As the new business starts to run out of I+EA customers it needs to switch its marketing in the same way as if it were selling a new product. It needs to market to the Early Majority. The business needs to provide proof which it has from the testimonials and case studies based on the I+EA customers.  Service levels to the I+EA group still need to be high though, and it’s very easy for service levels to drop as the business changes its target markets. This needs careful management otherwise I+EA customers will not provide the proof needed for the Early Majority.

Planning for The Chasm

Figure2: The Product Life Cycle chart shows the sales and profits (and for profits read cash flow) of a new product or service.

Product Lifecycle

Figure 2. Product Life Cycle: Sales vs Profits

Usually a loss is expected in the early period from investment in product development, acquisition of assets and structure to enable sales to take place, which naturally starts later. This is the dip in profit shown underneath the horizontal axis at the beginning. Again, the analogy is accurate for a new business as well as a new product or service. The new business needs to invest time and resources, which create a loss before it can sell anything. The business generally accounts for this in its business plan, but what it doesn’t often do is plan for The Chasm.

Realisation of the risks

The general rationale of most businesses is that customers are all much the same so that more marketing effort will simply result in more customers in a linear way. Wrong! Business plans may have built-in some sensitivity and SWOT analyses but they tend not to produce anything which recognises the necessary change in marketing method to address the change in market when the new business or the new product changes from I+EA to Early Majority.
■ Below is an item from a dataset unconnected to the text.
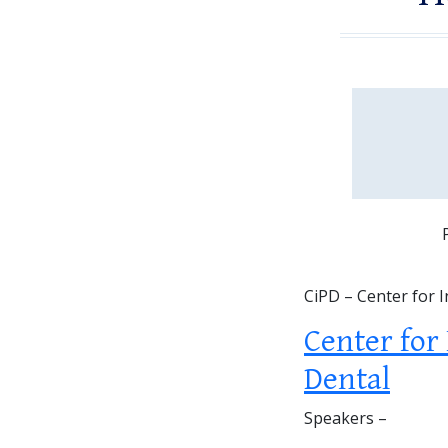
CiPD – Center for 
Center for
Dental
Speakers –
The first realisation is that all customers are not the same. Failing to recognise the differences between I+EA customers and the rest of the market will slow sales and impact cashflow negatively, possibly fatally.

The second realisation is that overlap marketing may well be necessary to bridge The Chasm quickly.

Double dip losses

If the new business has insufficient cash resources, either through trading or through funding to invest in the necessary overlap marketing to soak up the remaining I+EA with the initial marketing strategy, whilst simultaneously spending on the new marketing strategy for the Early Majority, there is the real risk of a double dip of losses just at the time when that Chasm appears. So, it is quite possible that the double dip together with a lack of sales can cause the business to fail. This is illustrated in Figure3: The Double Dip

Chasm +P+L

Figure 3 : The Double Dip

Avoid The Chasm for survival

To avoid this double dip the new business needs to retain enough resources to fund the double marketing effort so that the chasm is reduced or eliminated. You need to review your planning and check you have enough marketing budget.  Bridging the chasm quickly by reducing its timespan and impact is critical to business survival and enables you to scale the business faster.